=== What is required ===
Go through the data below. Pull out every line that has the word "darabos".

Data items
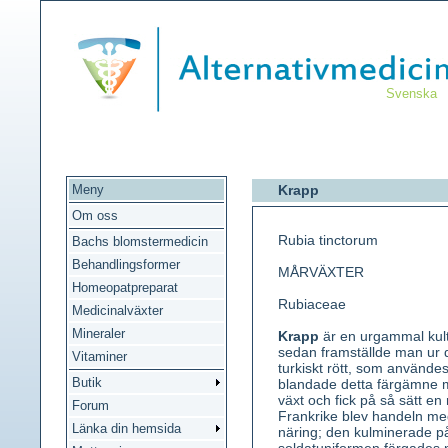
Svenska
Meny
Krapp
Om oss
Rubia tinctorum
Bachs blomstermedicin
Behandlingsformer
MÅRVÄXTER
Homeopatpreparat
Rubiaceae
Medicinalväxter
Mineraler
Krapp
är en urgammal kultu
sedan framställde man ur d
Vitaminer
turkiskt rött, som använde
Butik
blandade detta färgämne 
växt och fick på så sätt en 
Forum
Frankrike blev handeln med
Länka din hemsida
näring; den kulminerade på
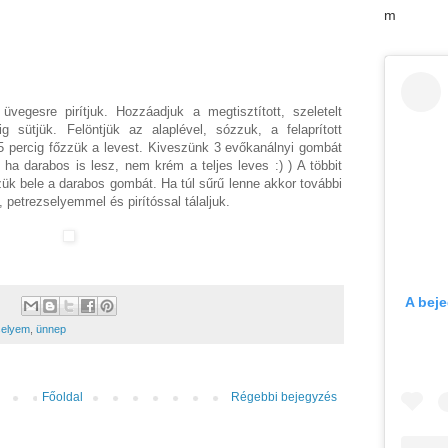
m
vegesre pirítjuk. Hozzáadjuk a megtisztított, szeletelt
 sütjük. Felöntjük az alaplével, sózzuk, a felaprított
25 percig főzzük a levest. Kiveszünk 3 evőkanálnyi gombát
 ha darabos is lesz, nem krém a teljes leves :) ) A többit
zük bele a darabos gombát. Ha túl sűrű lenne akkor további
el, petrezselyemmel és pirítóssal tálaljuk.
A bej
selyem
,
ünnep
Főoldal
Régebbi bejegyzés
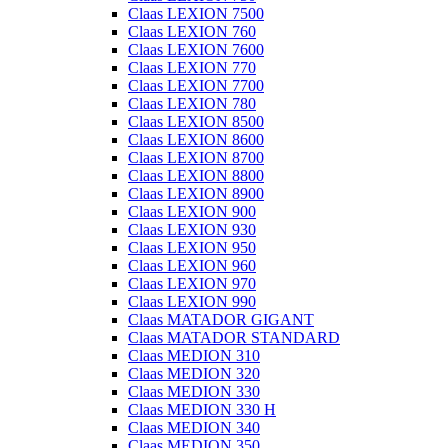
Claas LEXION 7500
Claas LEXION 760
Claas LEXION 7600
Claas LEXION 770
Claas LEXION 7700
Claas LEXION 780
Claas LEXION 8500
Claas LEXION 8600
Claas LEXION 8700
Claas LEXION 8800
Claas LEXION 8900
Claas LEXION 900
Claas LEXION 930
Claas LEXION 950
Claas LEXION 960
Claas LEXION 970
Claas LEXION 990
Claas MATADOR GIGANT
Claas MATADOR STANDARD
Claas MEDION 310
Claas MEDION 320
Claas MEDION 330
Claas MEDION 330 H
Claas MEDION 340
Claas MEDION 350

=== Expected output ===
 ha darabos is lesz, nem krém a teljes leves :) ) A többit
zük bele a darabos gombát. Ha túl sűrű lenne akkor további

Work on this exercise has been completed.